Three classes of telemetry have to be in place before the first traffic switch, not after the first incident.

Real-User Monitoring (RUM). Vercel Analytics, Datadog RUM, or New Relic Browser. Capture LCP / INP / CLS per route and per bucket, segmented by device class and country. Without per-bucket segmentation you cannot tell whether a regression is the new platform or the day’s traffic mix.
Synthetic monitoring. Calibre, SpeedCurve, or Lighthouse CI in pull requests. Synthetic numbers are noisier than RUM but more controllable; they are how you catch a 200 ms regression before it ships.
APM and tracing. Distributed tracing through the SSR origin (Datadog APM, New Relic, Honeycomb). The single most common SSR perf regression is a slow downstream call (BFF, search, recommendations) that was previously absorbed by the build.

Alert on the four numbers that change the experience: p95 TTFB > 800 ms, CDN cache hit rate < 90%, revalidation failure rate > 1%, and SSR error rate > 0.5%. Everything else can wait for the weekly review.

Failure modes and recovery

The post-cutover incidents converge on a small set of shapes. Recognise them in advance so the runbook is written before the pager fires.

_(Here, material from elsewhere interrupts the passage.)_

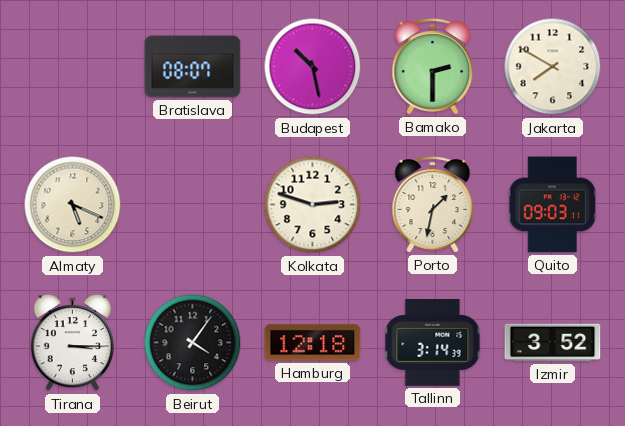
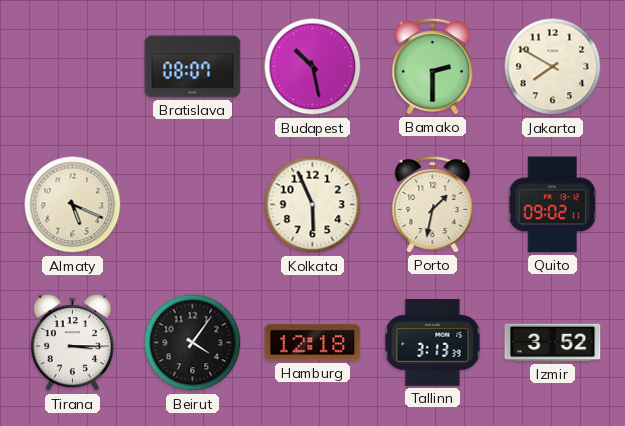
Kolkata: 2:48 -> 5:56
Quito: 09:03 -> 09:02
Tallinn: 3:14 -> 3:13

Failure mode	Symptom	First-line recovery
Cache stampede on hard purge	Origin error rate spike seconds after a CMS publish	Switch the purge to soft purge / SWR; cap revalidation concurrency per route
Cache key fragmentation	Cache hit rate collapse after an analytics or auth change	Audit `Vary` headers and edge-function-injected headers; remove anything not bucketed
Slow downstream call on SSR	p95 TTFB regression on one route family only	Add per-call timeout + fallback render; move the call into a PPR dynamic hole
Webhook outpaces upstream ingest	New URLs return 404 for minutes after publish	Gate revalidation on an upstream readiness probe; use the release-flow pattern
Bucket cookie loss after CDN config change	Users randomly oscillate between SSG and SSR after a deploy	Derive bucket from a stable hash (user ID, IP) instead of an opaque cookie value
Long tail of orphaned ISR pages	Storage bloat and stale entries after a taxonomy change	Purge by tag, not by URL list; rotate the surrogate-key namespace on schema changes

The common thread is that every SSR failure mode is a cache-key or write-path problem in disguise. The fix is almost never “add more origin capacity” — it is “tighten the cache contract.”

Lessons from the field

The mistakes below cost real time. They are framed as antipatterns to make them easy to recognise in your own design reviews.

Lesson 1 — Same React, different framework

Gatsby and Next.js are both React-based, so component code ports easily. Everything around the components — data fetching idioms, route conventions, build configuration, plugin ecosystems — does not. “React-based” is not “interchangeable”. Budget calendar time for framework-specific re-learning, not just for the components that move file-by-file.

Lesson 2 — Migrate cleanly, then change behaviour

Mixing technology migration with behaviour changes is the single largest source of post-launch ambiguity. If conversion rate moves down 2% after launch, you cannot tell whether the framework regressed something or the product change you piggybacked also regressed something. Treat the migration as a no-op refactor to match the SSG behaviour exactly. Run feature changes as separate experiments after the platform is stable.

Lesson 3 — Conservative architecture first

Starting on App Router with streaming and no caching looked progressive in 2023; in production, it surfaced cache-header limitations, unbounded origin load, and a router pivot mid-project. Start on the most boring stack that solves your immediate problems (Pages Router + full CDN caching at SSG-equivalent TTLs) and adopt newer patterns only after the foundation is stable.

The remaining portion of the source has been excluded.